[Saved entries]
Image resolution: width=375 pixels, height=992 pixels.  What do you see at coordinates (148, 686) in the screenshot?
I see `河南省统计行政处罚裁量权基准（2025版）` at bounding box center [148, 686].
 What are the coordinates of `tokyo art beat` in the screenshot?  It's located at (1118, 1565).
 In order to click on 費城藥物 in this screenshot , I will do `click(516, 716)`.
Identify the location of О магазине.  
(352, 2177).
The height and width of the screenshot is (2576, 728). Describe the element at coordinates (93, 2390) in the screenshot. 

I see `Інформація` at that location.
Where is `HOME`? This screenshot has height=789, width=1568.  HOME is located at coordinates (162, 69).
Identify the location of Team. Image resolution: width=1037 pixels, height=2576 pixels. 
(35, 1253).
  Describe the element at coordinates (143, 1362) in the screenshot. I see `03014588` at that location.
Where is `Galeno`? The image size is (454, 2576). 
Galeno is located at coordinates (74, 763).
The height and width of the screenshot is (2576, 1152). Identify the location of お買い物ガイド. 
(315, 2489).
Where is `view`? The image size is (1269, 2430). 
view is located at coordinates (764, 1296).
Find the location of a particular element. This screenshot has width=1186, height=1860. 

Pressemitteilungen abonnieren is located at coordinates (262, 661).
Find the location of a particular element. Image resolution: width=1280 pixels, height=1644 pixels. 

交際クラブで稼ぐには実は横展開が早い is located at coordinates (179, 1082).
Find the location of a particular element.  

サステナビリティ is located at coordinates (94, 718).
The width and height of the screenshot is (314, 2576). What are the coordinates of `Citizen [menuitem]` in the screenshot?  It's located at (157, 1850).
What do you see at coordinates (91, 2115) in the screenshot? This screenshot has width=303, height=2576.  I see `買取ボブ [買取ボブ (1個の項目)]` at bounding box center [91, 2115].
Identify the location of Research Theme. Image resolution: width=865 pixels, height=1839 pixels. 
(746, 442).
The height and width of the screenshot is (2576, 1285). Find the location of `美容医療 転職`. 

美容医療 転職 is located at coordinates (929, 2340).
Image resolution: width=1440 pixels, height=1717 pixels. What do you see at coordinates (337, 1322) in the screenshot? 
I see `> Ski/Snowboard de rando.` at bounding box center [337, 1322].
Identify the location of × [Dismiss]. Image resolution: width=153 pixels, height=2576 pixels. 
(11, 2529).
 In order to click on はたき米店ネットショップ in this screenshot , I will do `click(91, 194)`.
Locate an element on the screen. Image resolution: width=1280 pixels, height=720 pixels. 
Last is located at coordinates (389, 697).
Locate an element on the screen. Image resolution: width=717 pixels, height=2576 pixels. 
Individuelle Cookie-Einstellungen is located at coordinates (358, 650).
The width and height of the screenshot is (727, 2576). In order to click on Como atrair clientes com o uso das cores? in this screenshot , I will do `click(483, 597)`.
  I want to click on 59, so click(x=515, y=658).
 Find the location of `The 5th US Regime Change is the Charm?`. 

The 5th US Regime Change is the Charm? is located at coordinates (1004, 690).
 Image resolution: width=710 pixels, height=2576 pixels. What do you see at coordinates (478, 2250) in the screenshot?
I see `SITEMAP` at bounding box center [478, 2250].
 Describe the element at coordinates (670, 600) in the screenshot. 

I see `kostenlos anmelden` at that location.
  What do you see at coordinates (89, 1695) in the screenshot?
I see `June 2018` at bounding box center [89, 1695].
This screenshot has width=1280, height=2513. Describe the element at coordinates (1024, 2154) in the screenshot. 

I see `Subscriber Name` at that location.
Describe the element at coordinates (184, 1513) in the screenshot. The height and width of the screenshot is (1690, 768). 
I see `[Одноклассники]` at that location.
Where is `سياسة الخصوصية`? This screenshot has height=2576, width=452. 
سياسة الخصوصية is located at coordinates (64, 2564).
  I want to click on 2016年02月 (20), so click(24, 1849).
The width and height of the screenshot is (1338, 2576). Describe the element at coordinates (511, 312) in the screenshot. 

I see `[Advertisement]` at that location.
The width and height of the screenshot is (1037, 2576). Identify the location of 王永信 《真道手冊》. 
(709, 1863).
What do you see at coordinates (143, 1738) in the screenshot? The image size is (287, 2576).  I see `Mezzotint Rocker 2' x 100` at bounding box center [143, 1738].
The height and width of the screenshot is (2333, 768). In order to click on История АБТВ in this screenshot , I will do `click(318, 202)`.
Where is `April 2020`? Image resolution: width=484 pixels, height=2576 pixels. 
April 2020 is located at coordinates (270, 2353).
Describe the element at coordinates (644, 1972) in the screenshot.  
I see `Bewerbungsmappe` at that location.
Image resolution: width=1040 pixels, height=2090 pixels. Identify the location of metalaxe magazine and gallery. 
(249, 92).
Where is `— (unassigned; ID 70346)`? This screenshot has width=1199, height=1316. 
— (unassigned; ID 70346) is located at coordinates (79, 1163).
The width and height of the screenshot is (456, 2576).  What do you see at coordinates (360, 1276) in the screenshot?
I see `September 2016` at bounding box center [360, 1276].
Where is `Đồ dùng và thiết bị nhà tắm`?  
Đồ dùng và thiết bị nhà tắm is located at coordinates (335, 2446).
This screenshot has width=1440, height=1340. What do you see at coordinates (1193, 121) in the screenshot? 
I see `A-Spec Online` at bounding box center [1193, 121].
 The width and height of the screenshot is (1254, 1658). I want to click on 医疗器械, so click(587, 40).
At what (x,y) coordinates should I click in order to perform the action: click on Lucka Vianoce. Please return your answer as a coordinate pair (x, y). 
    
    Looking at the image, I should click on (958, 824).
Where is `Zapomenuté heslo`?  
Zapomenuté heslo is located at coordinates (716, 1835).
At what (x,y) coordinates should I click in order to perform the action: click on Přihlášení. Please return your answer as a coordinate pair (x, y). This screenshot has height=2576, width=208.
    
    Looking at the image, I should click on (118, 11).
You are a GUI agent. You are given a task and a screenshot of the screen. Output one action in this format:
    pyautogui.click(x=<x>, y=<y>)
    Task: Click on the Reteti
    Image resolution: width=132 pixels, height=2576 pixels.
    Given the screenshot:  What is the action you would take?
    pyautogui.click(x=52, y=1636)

◆ TASK DIRECTIONS ◆
Restate the whole set of entries exactly.

◆ FINISHED TASK ◆
Image resolution: width=375 pixels, height=992 pixels.  What do you see at coordinates (148, 686) in the screenshot?
I see `河南省统计行政处罚裁量权基准（2025版）` at bounding box center [148, 686].
 What are the coordinates of `tokyo art beat` in the screenshot?  It's located at (1118, 1565).
 In order to click on 費城藥物 in this screenshot , I will do `click(516, 716)`.
Identify the location of О магазине.  
(352, 2177).
The height and width of the screenshot is (2576, 728). Describe the element at coordinates (93, 2390) in the screenshot. 

I see `Інформація` at that location.
Where is `HOME`? This screenshot has height=789, width=1568.  HOME is located at coordinates (162, 69).
Identify the location of Team. Image resolution: width=1037 pixels, height=2576 pixels. 
(35, 1253).
  Describe the element at coordinates (143, 1362) in the screenshot. I see `03014588` at that location.
Where is `Galeno`? The image size is (454, 2576). 
Galeno is located at coordinates (74, 763).
The height and width of the screenshot is (2576, 1152). Identify the location of お買い物ガイド. 
(315, 2489).
Where is `view`? The image size is (1269, 2430). 
view is located at coordinates (764, 1296).
Find the location of a particular element. This screenshot has width=1186, height=1860. 

Pressemitteilungen abonnieren is located at coordinates (262, 661).
Find the location of a particular element. Image resolution: width=1280 pixels, height=1644 pixels. 

交際クラブで稼ぐには実は横展開が早い is located at coordinates (179, 1082).
Find the location of a particular element.  

サステナビリティ is located at coordinates (94, 718).
The width and height of the screenshot is (314, 2576). What are the coordinates of `Citizen [menuitem]` in the screenshot?  It's located at (157, 1850).
What do you see at coordinates (91, 2115) in the screenshot? This screenshot has width=303, height=2576.  I see `買取ボブ [買取ボブ (1個の項目)]` at bounding box center [91, 2115].
Identify the location of Research Theme. Image resolution: width=865 pixels, height=1839 pixels. 
(746, 442).
The height and width of the screenshot is (2576, 1285). Find the location of `美容医療 転職`. 

美容医療 転職 is located at coordinates (929, 2340).
Image resolution: width=1440 pixels, height=1717 pixels. What do you see at coordinates (337, 1322) in the screenshot? 
I see `> Ski/Snowboard de rando.` at bounding box center [337, 1322].
Identify the location of × [Dismiss]. Image resolution: width=153 pixels, height=2576 pixels. 
(11, 2529).
 In order to click on はたき米店ネットショップ in this screenshot , I will do `click(91, 194)`.
Locate an element on the screen. Image resolution: width=1280 pixels, height=720 pixels. 
Last is located at coordinates (389, 697).
Locate an element on the screen. Image resolution: width=717 pixels, height=2576 pixels. 
Individuelle Cookie-Einstellungen is located at coordinates (358, 650).
The width and height of the screenshot is (727, 2576). In order to click on Como atrair clientes com o uso das cores? in this screenshot , I will do `click(483, 597)`.
  I want to click on 59, so click(x=515, y=658).
 Find the location of `The 5th US Regime Change is the Charm?`. 

The 5th US Regime Change is the Charm? is located at coordinates (1004, 690).
 Image resolution: width=710 pixels, height=2576 pixels. What do you see at coordinates (478, 2250) in the screenshot?
I see `SITEMAP` at bounding box center [478, 2250].
 Describe the element at coordinates (670, 600) in the screenshot. 

I see `kostenlos anmelden` at that location.
  What do you see at coordinates (89, 1695) in the screenshot?
I see `June 2018` at bounding box center [89, 1695].
This screenshot has width=1280, height=2513. Describe the element at coordinates (1024, 2154) in the screenshot. 

I see `Subscriber Name` at that location.
Describe the element at coordinates (184, 1513) in the screenshot. The height and width of the screenshot is (1690, 768). 
I see `[Одноклассники]` at that location.
Where is `سياسة الخصوصية`? This screenshot has height=2576, width=452. 
سياسة الخصوصية is located at coordinates (64, 2564).
  I want to click on 2016年02月 (20), so click(24, 1849).
The width and height of the screenshot is (1338, 2576). Describe the element at coordinates (511, 312) in the screenshot. 

I see `[Advertisement]` at that location.
The width and height of the screenshot is (1037, 2576). Identify the location of 王永信 《真道手冊》. 
(709, 1863).
What do you see at coordinates (143, 1738) in the screenshot? The image size is (287, 2576).  I see `Mezzotint Rocker 2' x 100` at bounding box center [143, 1738].
The height and width of the screenshot is (2333, 768). In order to click on История АБТВ in this screenshot , I will do `click(318, 202)`.
Where is `April 2020`? Image resolution: width=484 pixels, height=2576 pixels. 
April 2020 is located at coordinates (270, 2353).
Describe the element at coordinates (644, 1972) in the screenshot.  
I see `Bewerbungsmappe` at that location.
Image resolution: width=1040 pixels, height=2090 pixels. Identify the location of metalaxe magazine and gallery. 
(249, 92).
Where is `— (unassigned; ID 70346)`? This screenshot has width=1199, height=1316. 
— (unassigned; ID 70346) is located at coordinates (79, 1163).
The width and height of the screenshot is (456, 2576).  What do you see at coordinates (360, 1276) in the screenshot?
I see `September 2016` at bounding box center [360, 1276].
Where is `Đồ dùng và thiết bị nhà tắm`?  
Đồ dùng và thiết bị nhà tắm is located at coordinates (335, 2446).
This screenshot has width=1440, height=1340. What do you see at coordinates (1193, 121) in the screenshot? 
I see `A-Spec Online` at bounding box center [1193, 121].
 The width and height of the screenshot is (1254, 1658). I want to click on 医疗器械, so click(587, 40).
At what (x,y) coordinates should I click in order to perform the action: click on Lucka Vianoce. Please return your answer as a coordinate pair (x, y). 
    
    Looking at the image, I should click on (958, 824).
Where is `Zapomenuté heslo`?  
Zapomenuté heslo is located at coordinates (716, 1835).
At what (x,y) coordinates should I click in order to perform the action: click on Přihlášení. Please return your answer as a coordinate pair (x, y). This screenshot has height=2576, width=208.
    
    Looking at the image, I should click on (118, 11).
You are a GUI agent. You are given a task and a screenshot of the screen. Output one action in this format:
    pyautogui.click(x=<x>, y=<y>)
    Task: Click on the Reteti
    Image resolution: width=132 pixels, height=2576 pixels.
    Given the screenshot:  What is the action you would take?
    pyautogui.click(x=52, y=1636)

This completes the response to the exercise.